Air quality in Europe is improving, and the other climate change stories you need to read this week

(Credit: Unsplash)

This article is brought to you thanks to the collaboration of The European Sting with the World Economic Forum.

Author: Stefan Ellerbeck, Senior Writer, Formative Content

  • This weekly round-up brings you key climate change stories from the past seven days.
  • Top climate change and environment stories: Europe’s summer heatwaves caused 20,000 excess deaths; Canada looks to adapt to climate change.

1. News in brief: Top climate change stories to read this week

Air quality in Europe is improving, but it still poses high risks according to the European Environment Agency (EEA). Exposure to fine particles led to at least 238,000 premature deaths in the EU in 2020, the EEA says .

Canada has published its first national climate adaptation strategy, including C$1.6 billion ($1.2 billion) in new federal funding commitments to help protect citizens against the increasing impacts of global warming.

A land court in the Australian state of Queensland has recommended that a new thermal coal project should not go ahead on the grounds that its emissions will contribute to climate change and harm human rights.

More than 90% of Italian municipalities are at risk of flooding, landslides or other natural disasters, according to the head of the country’s Civil Protection Department. It comes after a recent landslide on the Italian island of Ischia killed at least seven people.

Farmers in the Andes say drought conditions are threatening crops in several South American countries. Many areas around Bolivia have declared an emergency due to the drought, which the country’s Meteorology and Hydrology Service expects to last until 2023.

A group of young people including activist Greta Thunberg have filed a class action lawsuit against the Swedish state for failing to take measures to prevent climate change, Bloomberg reports.

2. Europe’s 2022 heatwaves cause thousands of excess deaths

Summer heatwaves in France, Germany, Spain and the UK in 2022 led to more than 20,000 “excess” deaths. Climate scientists from the World Weather Attribution group found that such high temperatures would have been “virtually impossible” without climate change.

A heatwave in 2003 caused more than 70,000 excess deaths across Europe and led many countries to implement measures such as early-warning systems and asking people to check on others. This and related action plans may have eased some of the impact of heatwaves in 2022, but the death toll was still “higher than expected”, said Chloe Brimicombe, a heatwave researcher from the University of Graz in Austria. “I consider this … the most impactful heatwave since 2003,” she told Reuters.

The World Meteorological Organization says Europe has warmed more than twice as much as the rest of the world over the past three decades. The Copernicus Climate Change Service said summer 2022 was the hottest year on record.

Chart showing averages of daily maximum and minimum surface air temperature anomalies for southwestern Europe

In 2022, southwestern Europe recorded the highest average daily maximum temperatures for May since data became available in 1967. Image: Copernicus Climate Change Service

Because authorities do not attribute most deaths directly to heat, statisticians use the excess formula to give an estimate. They look at how many more people died in a given period than would be expected compared with an historical baseline.

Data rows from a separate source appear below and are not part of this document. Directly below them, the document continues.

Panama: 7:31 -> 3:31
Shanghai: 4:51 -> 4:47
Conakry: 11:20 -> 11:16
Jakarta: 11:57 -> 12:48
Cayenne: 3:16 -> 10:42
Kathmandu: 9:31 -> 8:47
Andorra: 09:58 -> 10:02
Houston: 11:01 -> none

3. More on climate change on Agenda

Water is vital to global trade with 90% of products moving around the world via oceans and waterways. But summer 2022 illustrated just how sensitive some key waterways are to droughts – the Mississippi, Yangtze and Rhine rivers all experienced serious bottlenecks.

Many people are familiar with flash floods – torrents that develop quickly after heavy rainfall. Antonia Hadjimichael, Assistant Professor of Geosciences at Penn State University in the US explains that there’s also such a thing as a flash drought – and that these sudden, extreme dry spells are becoming a big concern for farmers and water utilities.

Endurance swimmer and UN Patron of the Oceans Lewis Pugh has swum 123 kilometres across the Red Sea to raise awareness of the impact of climate change on corals. He timed the feat to coincide with COP27 and told world leaders at the UN climate summit that “every fraction of a degree matters” in terms of global warming.